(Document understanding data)
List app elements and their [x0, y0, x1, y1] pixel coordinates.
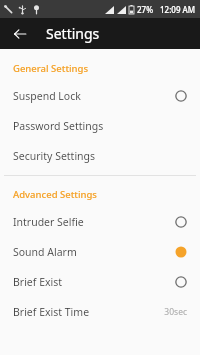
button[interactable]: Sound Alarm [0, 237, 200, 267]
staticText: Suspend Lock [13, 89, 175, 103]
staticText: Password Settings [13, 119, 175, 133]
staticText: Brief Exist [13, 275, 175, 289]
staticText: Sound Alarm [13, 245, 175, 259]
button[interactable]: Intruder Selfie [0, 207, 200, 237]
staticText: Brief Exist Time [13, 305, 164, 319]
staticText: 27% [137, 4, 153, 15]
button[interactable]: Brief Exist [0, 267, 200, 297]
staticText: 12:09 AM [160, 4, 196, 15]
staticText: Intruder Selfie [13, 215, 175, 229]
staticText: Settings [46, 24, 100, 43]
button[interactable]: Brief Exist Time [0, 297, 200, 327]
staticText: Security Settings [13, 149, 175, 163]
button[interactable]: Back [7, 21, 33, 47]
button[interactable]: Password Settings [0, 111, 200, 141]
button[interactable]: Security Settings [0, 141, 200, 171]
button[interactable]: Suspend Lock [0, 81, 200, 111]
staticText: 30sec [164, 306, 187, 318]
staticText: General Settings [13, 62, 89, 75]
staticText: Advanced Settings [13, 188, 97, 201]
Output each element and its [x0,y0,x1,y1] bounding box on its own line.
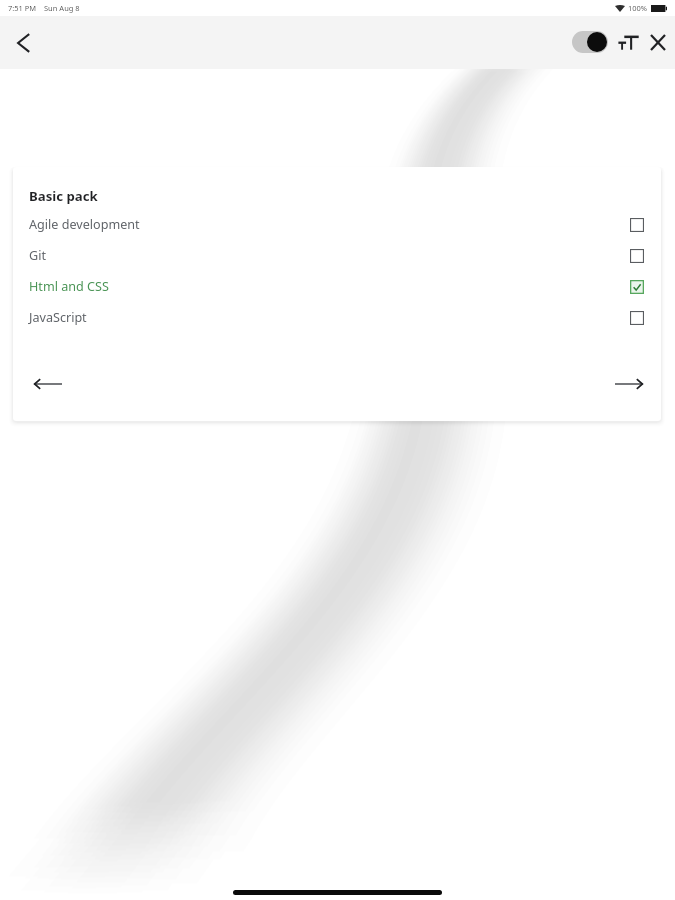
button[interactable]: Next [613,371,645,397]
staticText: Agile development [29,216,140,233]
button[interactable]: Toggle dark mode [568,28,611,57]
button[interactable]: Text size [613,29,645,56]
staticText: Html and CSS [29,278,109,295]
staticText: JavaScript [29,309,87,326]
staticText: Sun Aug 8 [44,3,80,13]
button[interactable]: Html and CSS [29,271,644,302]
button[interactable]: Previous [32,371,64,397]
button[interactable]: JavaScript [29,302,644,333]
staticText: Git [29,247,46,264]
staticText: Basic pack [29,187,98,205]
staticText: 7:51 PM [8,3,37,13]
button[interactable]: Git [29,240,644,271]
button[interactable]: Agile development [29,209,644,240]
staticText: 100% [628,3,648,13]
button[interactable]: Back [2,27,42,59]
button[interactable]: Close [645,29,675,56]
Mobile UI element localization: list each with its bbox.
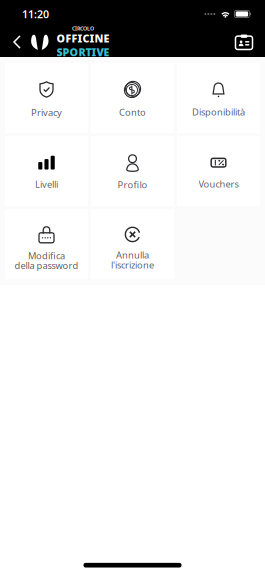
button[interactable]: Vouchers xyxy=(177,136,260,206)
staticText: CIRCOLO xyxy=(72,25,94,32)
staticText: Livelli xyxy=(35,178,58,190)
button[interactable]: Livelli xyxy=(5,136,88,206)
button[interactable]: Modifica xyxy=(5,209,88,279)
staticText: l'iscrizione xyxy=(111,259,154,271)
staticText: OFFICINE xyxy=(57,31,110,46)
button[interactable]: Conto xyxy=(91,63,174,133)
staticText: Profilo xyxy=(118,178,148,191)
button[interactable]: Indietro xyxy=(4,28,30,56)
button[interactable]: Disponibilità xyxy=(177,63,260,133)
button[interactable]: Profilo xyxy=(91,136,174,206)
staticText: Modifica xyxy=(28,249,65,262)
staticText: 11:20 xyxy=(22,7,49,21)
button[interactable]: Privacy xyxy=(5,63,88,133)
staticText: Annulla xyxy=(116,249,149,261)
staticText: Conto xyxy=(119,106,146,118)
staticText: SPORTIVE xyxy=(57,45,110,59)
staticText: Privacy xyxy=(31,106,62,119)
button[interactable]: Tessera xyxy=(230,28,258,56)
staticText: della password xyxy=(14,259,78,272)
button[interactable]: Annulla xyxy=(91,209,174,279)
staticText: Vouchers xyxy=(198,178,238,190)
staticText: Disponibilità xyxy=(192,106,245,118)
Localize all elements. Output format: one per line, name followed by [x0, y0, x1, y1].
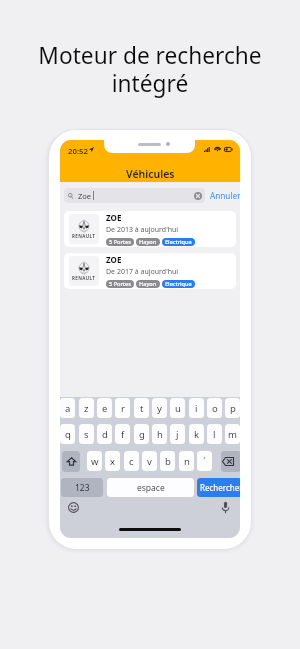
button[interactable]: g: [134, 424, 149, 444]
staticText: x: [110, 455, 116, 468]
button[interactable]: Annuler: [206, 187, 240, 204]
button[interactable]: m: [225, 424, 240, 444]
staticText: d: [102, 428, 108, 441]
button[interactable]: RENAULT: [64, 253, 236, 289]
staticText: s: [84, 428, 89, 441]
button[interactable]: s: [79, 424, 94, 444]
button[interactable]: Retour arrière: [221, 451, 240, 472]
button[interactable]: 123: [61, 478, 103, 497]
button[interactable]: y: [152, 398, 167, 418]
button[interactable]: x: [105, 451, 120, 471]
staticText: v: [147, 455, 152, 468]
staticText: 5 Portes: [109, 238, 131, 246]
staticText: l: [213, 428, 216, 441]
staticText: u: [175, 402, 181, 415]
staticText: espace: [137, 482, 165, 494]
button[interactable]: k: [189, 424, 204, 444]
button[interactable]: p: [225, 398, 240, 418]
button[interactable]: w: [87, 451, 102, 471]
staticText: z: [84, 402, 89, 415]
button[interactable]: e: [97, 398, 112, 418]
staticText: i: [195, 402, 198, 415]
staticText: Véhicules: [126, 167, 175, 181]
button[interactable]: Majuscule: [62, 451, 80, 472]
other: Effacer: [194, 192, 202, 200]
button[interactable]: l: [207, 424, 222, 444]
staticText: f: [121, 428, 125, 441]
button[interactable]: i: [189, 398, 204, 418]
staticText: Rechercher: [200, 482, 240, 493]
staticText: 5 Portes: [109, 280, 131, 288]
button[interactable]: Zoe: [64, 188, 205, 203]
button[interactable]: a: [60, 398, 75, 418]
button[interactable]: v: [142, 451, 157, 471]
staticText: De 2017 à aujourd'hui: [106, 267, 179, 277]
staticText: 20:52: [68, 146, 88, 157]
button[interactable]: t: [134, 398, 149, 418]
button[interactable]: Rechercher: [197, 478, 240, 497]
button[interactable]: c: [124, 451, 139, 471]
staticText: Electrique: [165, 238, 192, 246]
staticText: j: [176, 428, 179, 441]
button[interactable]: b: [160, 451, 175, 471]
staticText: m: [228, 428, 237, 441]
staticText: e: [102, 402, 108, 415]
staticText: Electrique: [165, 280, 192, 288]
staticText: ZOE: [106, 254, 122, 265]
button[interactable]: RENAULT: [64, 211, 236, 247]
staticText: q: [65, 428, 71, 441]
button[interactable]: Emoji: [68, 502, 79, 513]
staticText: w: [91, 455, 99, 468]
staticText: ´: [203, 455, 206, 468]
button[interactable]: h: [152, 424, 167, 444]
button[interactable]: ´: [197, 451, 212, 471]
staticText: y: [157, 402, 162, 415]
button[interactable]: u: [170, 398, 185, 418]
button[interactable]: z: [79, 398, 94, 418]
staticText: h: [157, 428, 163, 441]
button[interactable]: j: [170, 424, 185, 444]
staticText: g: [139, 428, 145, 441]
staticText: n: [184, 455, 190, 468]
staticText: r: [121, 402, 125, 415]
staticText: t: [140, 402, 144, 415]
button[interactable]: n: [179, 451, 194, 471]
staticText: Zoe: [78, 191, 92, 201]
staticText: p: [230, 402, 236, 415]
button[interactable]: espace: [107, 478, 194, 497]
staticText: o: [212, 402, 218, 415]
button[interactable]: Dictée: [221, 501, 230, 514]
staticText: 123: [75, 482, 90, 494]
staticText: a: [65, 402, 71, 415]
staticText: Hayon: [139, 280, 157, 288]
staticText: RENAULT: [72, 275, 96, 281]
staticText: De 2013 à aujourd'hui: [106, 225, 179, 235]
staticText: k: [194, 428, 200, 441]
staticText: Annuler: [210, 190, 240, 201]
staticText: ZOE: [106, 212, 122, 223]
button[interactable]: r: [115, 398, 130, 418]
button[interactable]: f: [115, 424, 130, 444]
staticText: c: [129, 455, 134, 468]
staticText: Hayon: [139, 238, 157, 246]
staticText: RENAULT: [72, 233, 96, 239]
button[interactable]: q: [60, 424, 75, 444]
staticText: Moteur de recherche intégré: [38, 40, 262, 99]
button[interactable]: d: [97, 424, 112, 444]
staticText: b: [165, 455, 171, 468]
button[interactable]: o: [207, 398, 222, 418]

---

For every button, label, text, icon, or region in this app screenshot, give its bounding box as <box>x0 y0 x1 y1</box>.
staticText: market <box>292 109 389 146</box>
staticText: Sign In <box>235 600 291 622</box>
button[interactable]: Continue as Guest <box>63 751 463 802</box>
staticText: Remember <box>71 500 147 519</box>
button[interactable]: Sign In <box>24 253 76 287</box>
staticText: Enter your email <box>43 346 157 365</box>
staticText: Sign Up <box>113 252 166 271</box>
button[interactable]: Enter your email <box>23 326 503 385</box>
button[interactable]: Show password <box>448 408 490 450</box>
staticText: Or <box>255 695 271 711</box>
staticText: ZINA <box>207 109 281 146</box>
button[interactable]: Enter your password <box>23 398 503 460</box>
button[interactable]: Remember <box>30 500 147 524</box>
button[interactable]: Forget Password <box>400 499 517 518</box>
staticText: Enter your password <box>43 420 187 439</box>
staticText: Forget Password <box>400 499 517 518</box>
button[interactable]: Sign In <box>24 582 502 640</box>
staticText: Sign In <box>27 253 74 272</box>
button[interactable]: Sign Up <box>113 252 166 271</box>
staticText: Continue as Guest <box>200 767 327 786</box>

● **Exercise details**: In the entries above, identify every line with the word "Rechercher". Copy those lines.

● **Solution**:
staticText: Rechercher: [200, 482, 240, 493]
button[interactable]: Rechercher: [197, 478, 240, 497]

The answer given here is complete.